'''

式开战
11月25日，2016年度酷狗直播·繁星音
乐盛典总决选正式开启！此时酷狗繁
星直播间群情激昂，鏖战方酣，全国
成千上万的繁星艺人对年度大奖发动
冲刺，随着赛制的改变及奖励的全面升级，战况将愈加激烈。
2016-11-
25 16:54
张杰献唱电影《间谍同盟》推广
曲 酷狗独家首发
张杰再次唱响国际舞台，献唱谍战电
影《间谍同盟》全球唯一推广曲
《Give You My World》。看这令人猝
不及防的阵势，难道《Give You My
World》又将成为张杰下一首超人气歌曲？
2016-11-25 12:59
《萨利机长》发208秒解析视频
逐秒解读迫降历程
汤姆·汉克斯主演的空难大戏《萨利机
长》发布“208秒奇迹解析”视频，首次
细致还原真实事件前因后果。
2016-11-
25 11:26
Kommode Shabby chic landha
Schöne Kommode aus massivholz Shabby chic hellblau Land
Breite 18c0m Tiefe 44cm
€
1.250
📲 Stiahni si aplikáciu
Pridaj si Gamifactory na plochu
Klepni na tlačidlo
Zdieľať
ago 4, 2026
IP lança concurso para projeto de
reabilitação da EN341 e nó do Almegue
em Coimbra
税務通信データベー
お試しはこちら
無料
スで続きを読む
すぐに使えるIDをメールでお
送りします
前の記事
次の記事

'''
'''

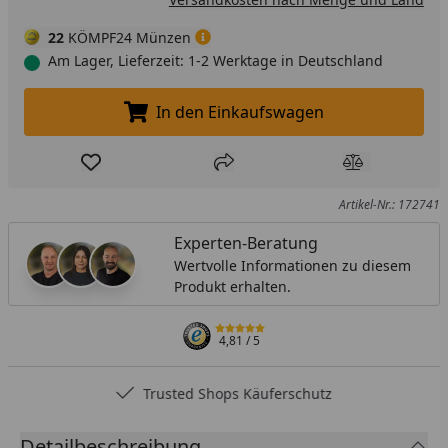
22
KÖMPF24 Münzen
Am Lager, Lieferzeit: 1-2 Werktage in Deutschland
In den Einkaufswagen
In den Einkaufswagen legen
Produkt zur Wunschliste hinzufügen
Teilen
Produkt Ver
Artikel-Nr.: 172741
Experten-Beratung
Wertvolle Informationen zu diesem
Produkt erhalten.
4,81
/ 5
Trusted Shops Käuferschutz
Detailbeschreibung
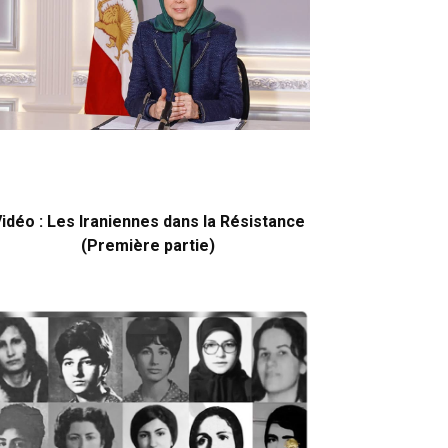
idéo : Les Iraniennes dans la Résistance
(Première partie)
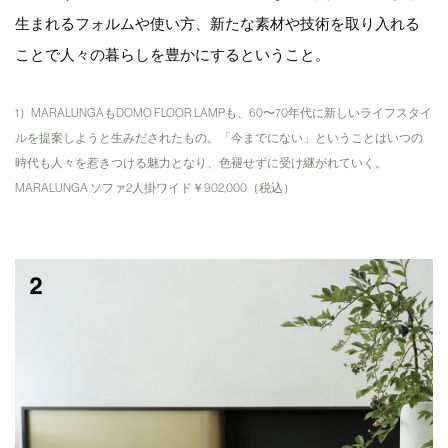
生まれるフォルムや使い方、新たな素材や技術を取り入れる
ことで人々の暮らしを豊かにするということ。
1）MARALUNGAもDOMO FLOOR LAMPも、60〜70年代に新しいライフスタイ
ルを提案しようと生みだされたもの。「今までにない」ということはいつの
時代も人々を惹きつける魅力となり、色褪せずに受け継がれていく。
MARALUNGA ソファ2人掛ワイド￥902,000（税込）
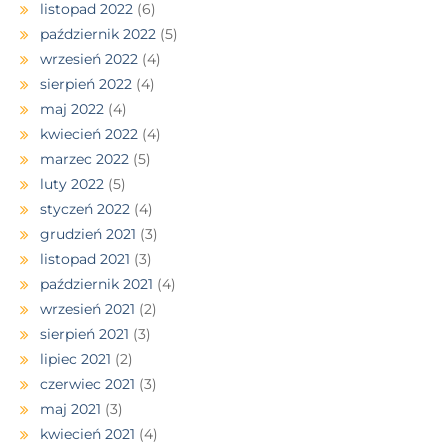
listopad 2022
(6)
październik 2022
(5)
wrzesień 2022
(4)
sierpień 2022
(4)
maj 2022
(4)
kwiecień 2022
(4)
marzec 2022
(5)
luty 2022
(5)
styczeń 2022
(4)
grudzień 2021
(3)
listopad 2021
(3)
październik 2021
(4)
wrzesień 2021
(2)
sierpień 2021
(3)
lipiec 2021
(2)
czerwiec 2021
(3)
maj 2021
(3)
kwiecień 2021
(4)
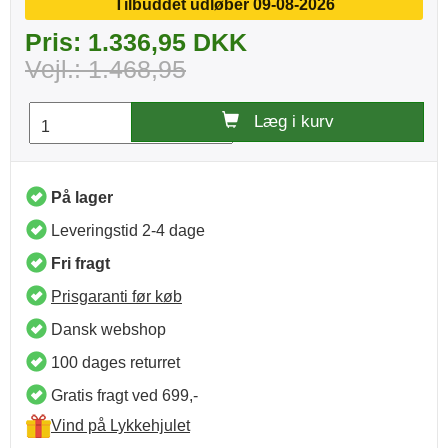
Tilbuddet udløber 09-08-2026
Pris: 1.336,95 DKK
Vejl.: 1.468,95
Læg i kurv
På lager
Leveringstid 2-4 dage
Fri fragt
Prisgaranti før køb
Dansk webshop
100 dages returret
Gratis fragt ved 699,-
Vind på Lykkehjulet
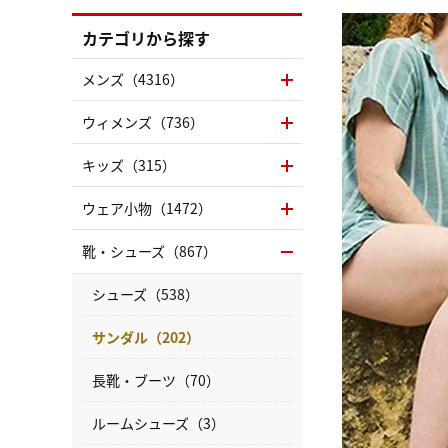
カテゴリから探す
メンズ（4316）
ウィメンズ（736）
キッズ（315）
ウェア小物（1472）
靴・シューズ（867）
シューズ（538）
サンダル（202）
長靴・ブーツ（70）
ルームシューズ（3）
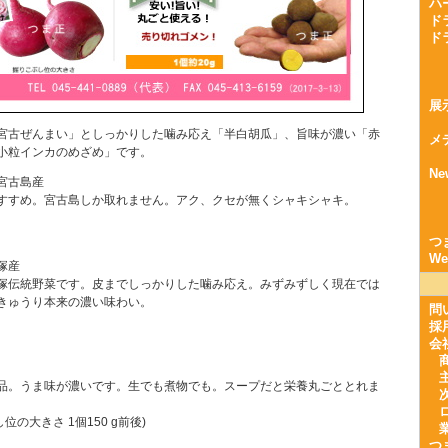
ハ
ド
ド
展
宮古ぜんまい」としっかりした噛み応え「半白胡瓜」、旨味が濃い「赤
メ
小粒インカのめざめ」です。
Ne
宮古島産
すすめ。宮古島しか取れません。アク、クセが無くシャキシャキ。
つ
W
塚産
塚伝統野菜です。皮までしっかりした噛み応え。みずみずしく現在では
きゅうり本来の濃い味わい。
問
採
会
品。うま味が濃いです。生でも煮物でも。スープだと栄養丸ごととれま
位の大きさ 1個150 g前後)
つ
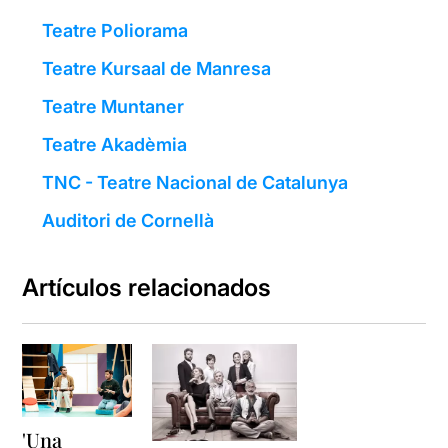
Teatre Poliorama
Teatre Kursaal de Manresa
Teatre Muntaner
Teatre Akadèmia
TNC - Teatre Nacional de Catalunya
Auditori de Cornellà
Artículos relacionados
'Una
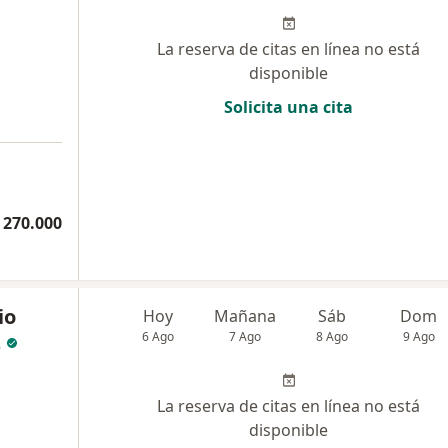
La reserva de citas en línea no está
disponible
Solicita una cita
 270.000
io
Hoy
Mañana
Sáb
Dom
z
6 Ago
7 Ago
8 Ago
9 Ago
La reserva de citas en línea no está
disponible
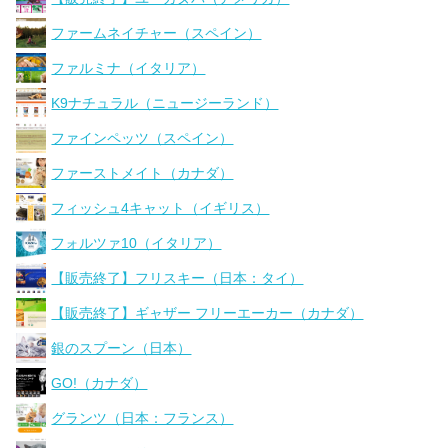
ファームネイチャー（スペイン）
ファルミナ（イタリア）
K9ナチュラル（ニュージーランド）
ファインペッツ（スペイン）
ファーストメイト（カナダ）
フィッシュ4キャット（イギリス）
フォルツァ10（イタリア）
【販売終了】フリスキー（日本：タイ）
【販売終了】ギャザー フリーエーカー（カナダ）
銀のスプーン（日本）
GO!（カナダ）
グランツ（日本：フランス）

'''

The problem: For this exercise, reproduce exactly the lines of the records above from the one with "すすめ。宮古島しか取れません。アク、クセが無くシャキシャキ。" up to and including the one with "グランツ（日本：フランス）", without pictures.

Answer below:
すすめ。宮古島しか取れません。アク、クセが無くシャキシャキ。
つ
W
塚産
塚伝統野菜です。皮までしっかりした噛み応え。みずみずしく現在では
きゅうり本来の濃い味わい。
問
採
会
品。うま味が濃いです。生でも煮物でも。スープだと栄養丸ごととれま
位の大きさ 1個150 g前後)
つ
Teatre Poliorama
Teatre Kursaal de Manresa
Teatre Muntaner
Teatre Akadèmia
TNC - Teatre Nacional de Catalunya
Auditori de Cornellà
Artículos relacionados
'Una
La reserva de citas en línea no está
disponible
Solicita una cita
 270.000
io
Hoy
Mañana
Sáb
Dom
z
6 Ago
7 Ago
8 Ago
9 Ago
La reserva de citas en línea no está
disponible
ファームネイチャー（スペイン）
ファルミナ（イタリア）
K9ナチュラル（ニュージーランド）
ファインペッツ（スペイン）
ファーストメイト（カナダ）
フィッシュ4キャット（イギリス）
フォルツァ10（イタリア）
【販売終了】フリスキー（日本：タイ）
【販売終了】ギャザー フリーエーカー（カナダ）
銀のスプーン（日本）
GO!（カナダ）
グランツ（日本：フランス）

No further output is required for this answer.